The diligent and consistent effort at saving towards retirement is critical for everyone, but especially so for single parents. Even with child support or expense contributions coming in from the ex-spouse, putting money aside for your own retirement can be a challenge. What’s a single parent to do?
Start with emergency savings
Whether it’s paying for a new set of tires for the car or a new dryer to replace the one that gave up the ghost last week, having emergency savings is the key to staying afloat. Experts recommend putting away 3-6 months’ worth of living expenses into a savings accounts that’s untouched except for financial emergencies. Having a cushion of funds to draw upon will guard against having to tap your retirement savings (which can result in hefty penalties and additional tax expenses). If the emergency does not arise and the account balance floats at a comfortable level, you will have additional funds to contribute to your IRA!
Use automated tools as much as you can
You are already managing school and activity schedules, medical appointments, and homework. Save yourself the trouble and automate good financial habits so that you don’t have to think about them. If your employer gives you access to a 401k plan (or something similar), make sure you participate, especially if your employer offers matching contributions.
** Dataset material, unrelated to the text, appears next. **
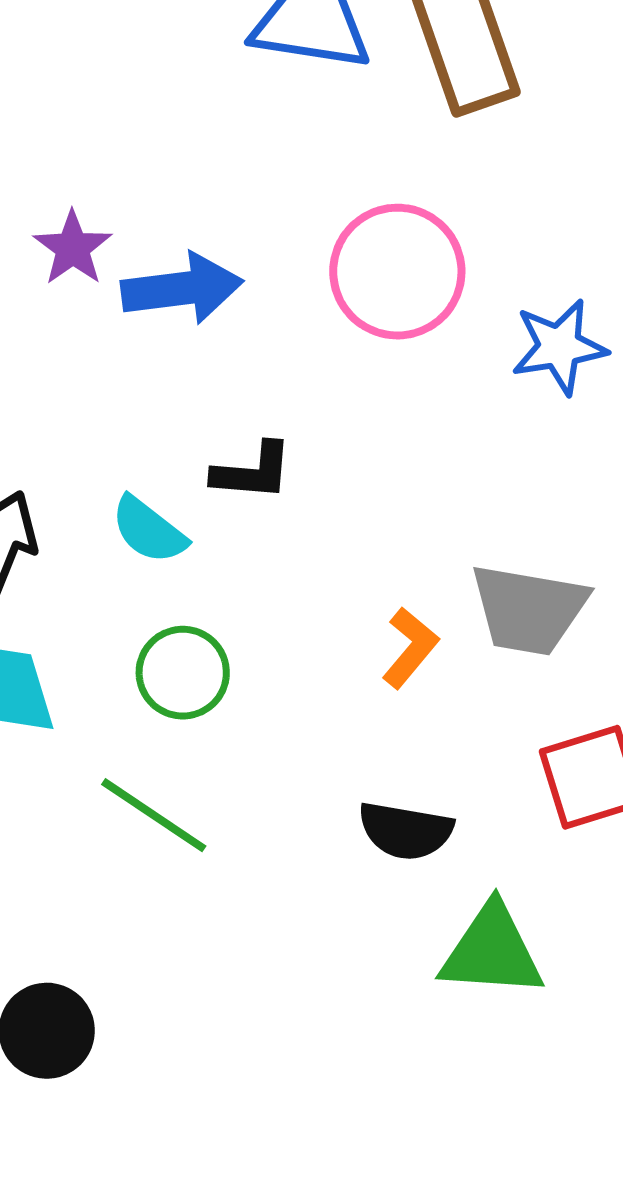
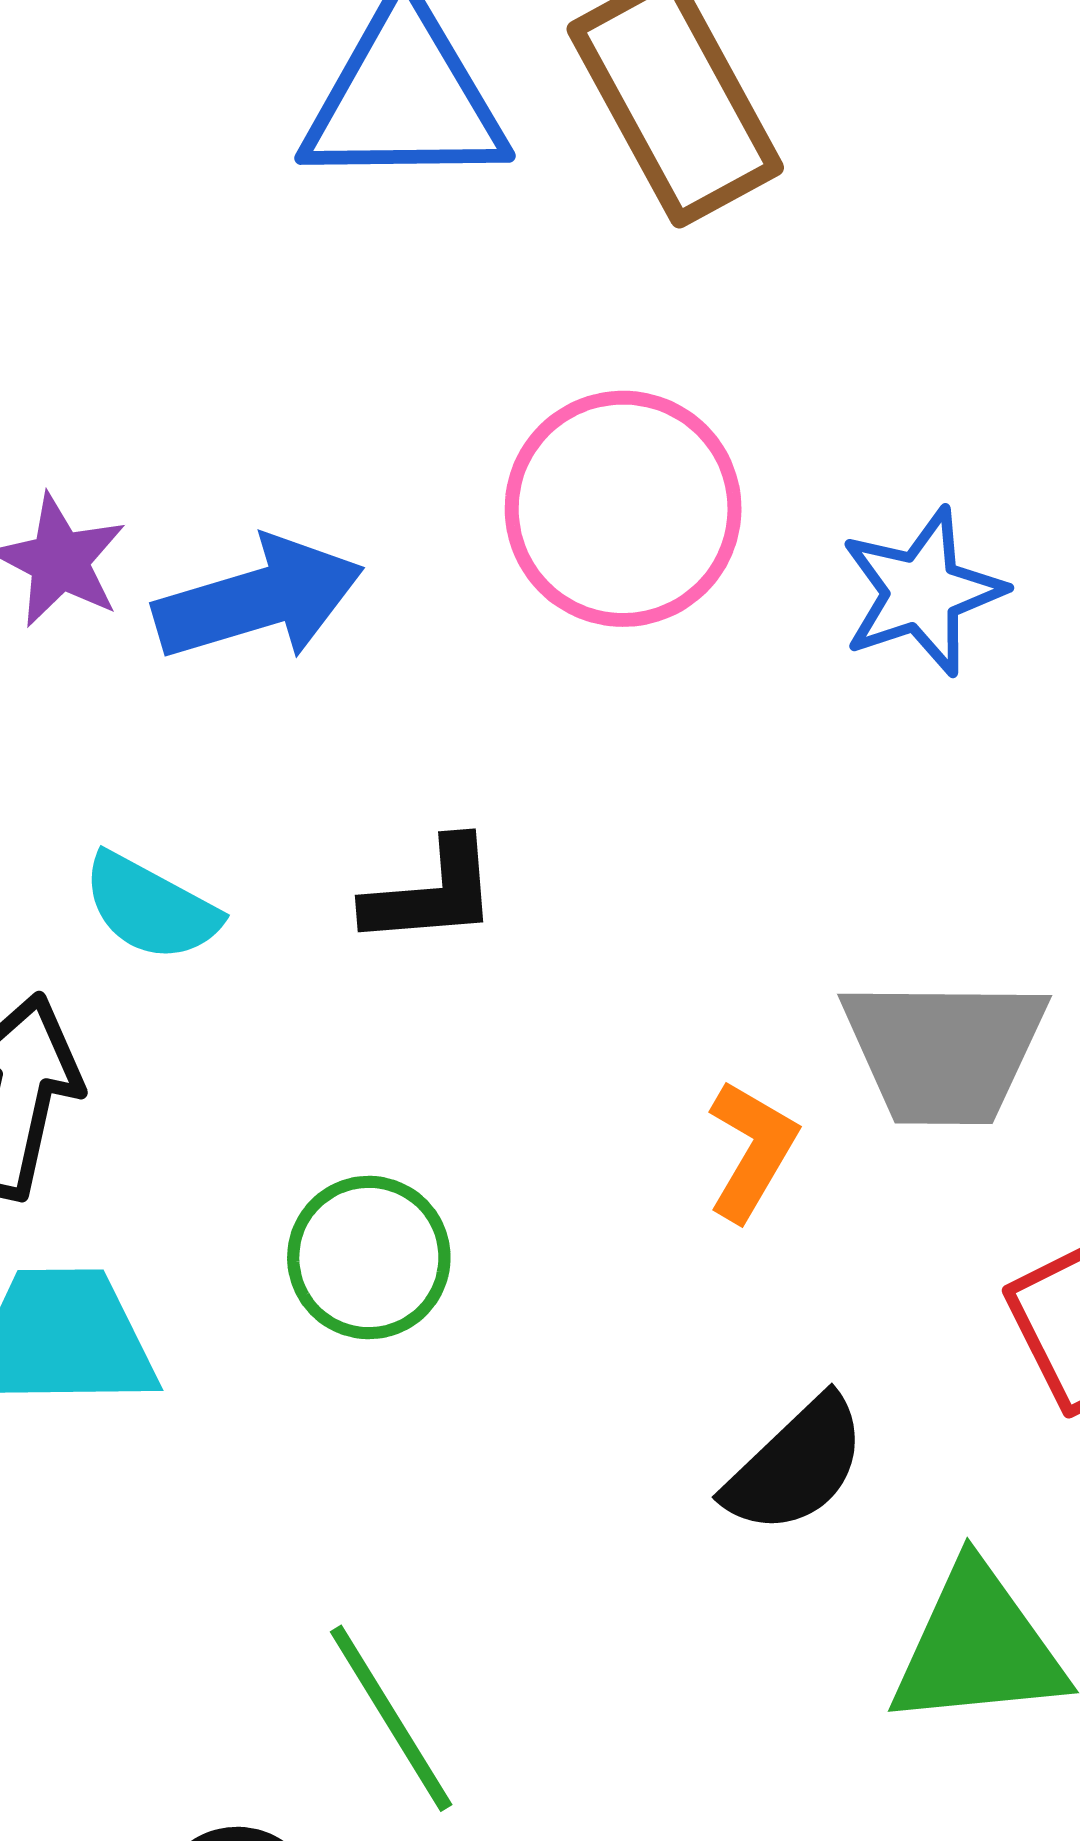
cyan semicircle: (149, 530) -> (151, 907), moved
green line: (154, 815) -> (391, 1718), moved, turned 34
black semicircle: (406, 831) -> (796, 1465), turned -44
For additional savings, use a platform like Betterment or Acorns to schedule periodic automated withdrawals. Even a small amount saved consistently every week can add up to a sizable balance over time.
Don’t overlook cash flow planning
Cash flow monitoring isn’t just for large companies that are required to submit cash flow statements to the SEC! Make sure that your budgeting exercise includes a look at the timing of money coming in and out. This is especially important for the streams of money that will eventually go away, such as child support. Cash flow analysis is the easiest way to identify whether you are living within your means. If your outflows are larger than your inflows, the slush usually ends up on credit cards, so it’s a good idea to monitor those carefully.
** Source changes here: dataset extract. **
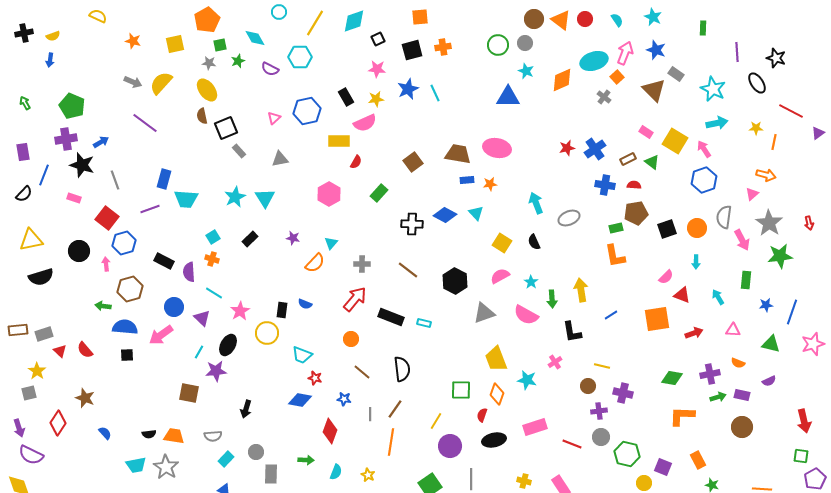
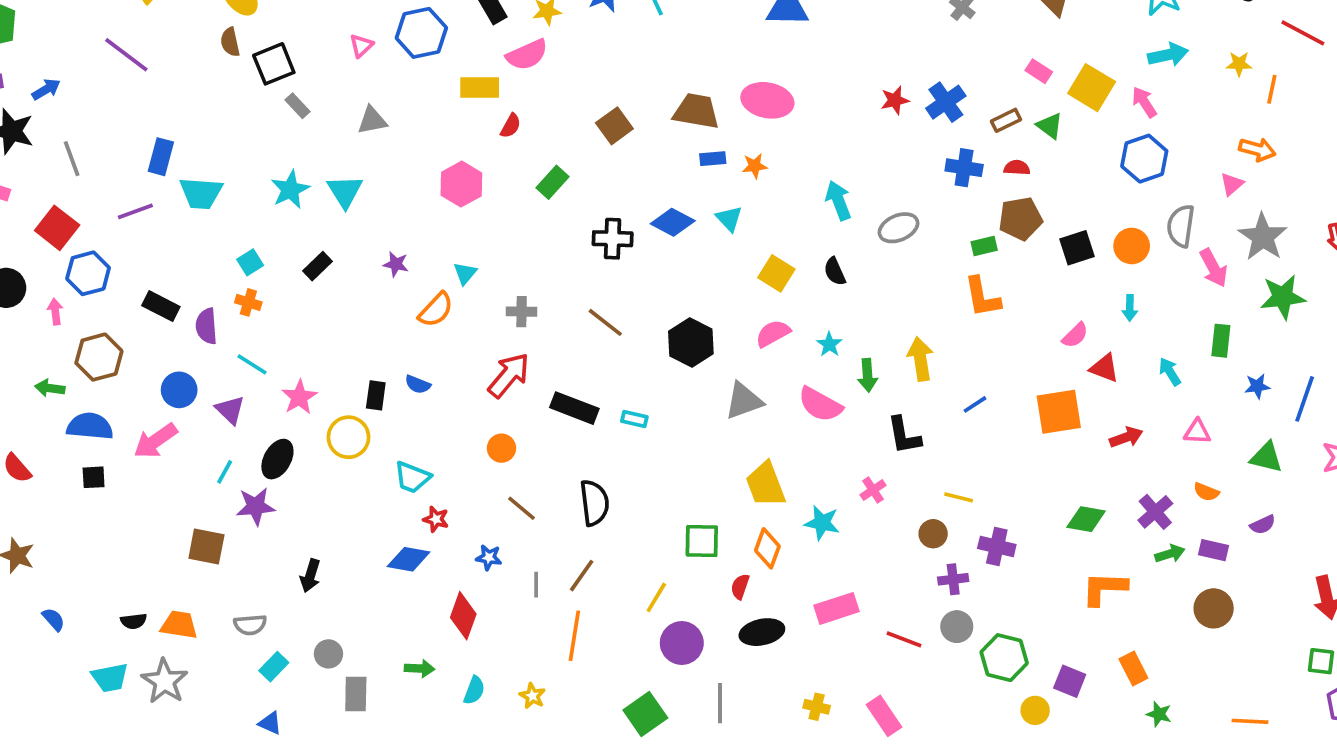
purple cross: (710, 374) -> (1155, 512), turned -30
Explore life insurance and disability coverage
Single parents are under a lot of pressure to stretch every dollar and invest as much as they can into their kids. However, it’s important to not do this at the expense of maintaining adequate life insurance and disability coverage. When you are healthy, it’s easy to dismiss those premium payments as an unnecessary luxury. However, if something were to happen to you, policy payouts could be the lifeline that your kids need. By all means, shop around and consult with a financial planner to ensure that you have the right policies with the right coverage, but don’t just close your eyes and hope for the best.
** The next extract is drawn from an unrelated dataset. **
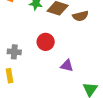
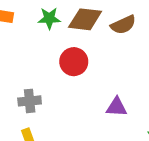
red circle: (46, 42) -> (74, 62), moved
On that note, make sure that you have taken the formal step of naming the guardian for your minor children. This will allow you to have maximum influence over the environment and the people who will step in to take care of your kids in the event you cannot do it yourself.
Retirement savings or education savings?
Managing family finances is all about making choices. Should you contribute extra money to your retirement fund or to your kids’ 529 plan? Think about your retirement timeline and needs and consider prioritizing your retirement savings (unless they are already maxed out, and your financial planner tells you that you are well on track to meet your goals). After all, your kids have more than one option when it comes to paying for their education, but you only have one chance to save up for your future financial independence.
If your children are old enough to handle a frank conversation, consider sitting down with them and going over their choices for going to college. Talk about your financial situation, as well as what they can and cannot count on after high school graduation. Encourage them to explore scholarships, grants, tuition loans, and other ways of funding college expenses. By setting expectations and helping them navigate possible funding sources, you have the best chance of balancing their education and your own need for financial security.
A single parent’s retirement plan
Saving for retirement as a single parent can be tough, but it is possible. Begin with a budget and a plan to build up your emergency savings. Automate your savings, explore life insurance and disability coverage, and make an effort to prioritize your retirement over education plan contributions. Finally, remember to create an estate plan. Keep beneficiary designations updated, and work with a professional team that will help you check progress and take action when needed.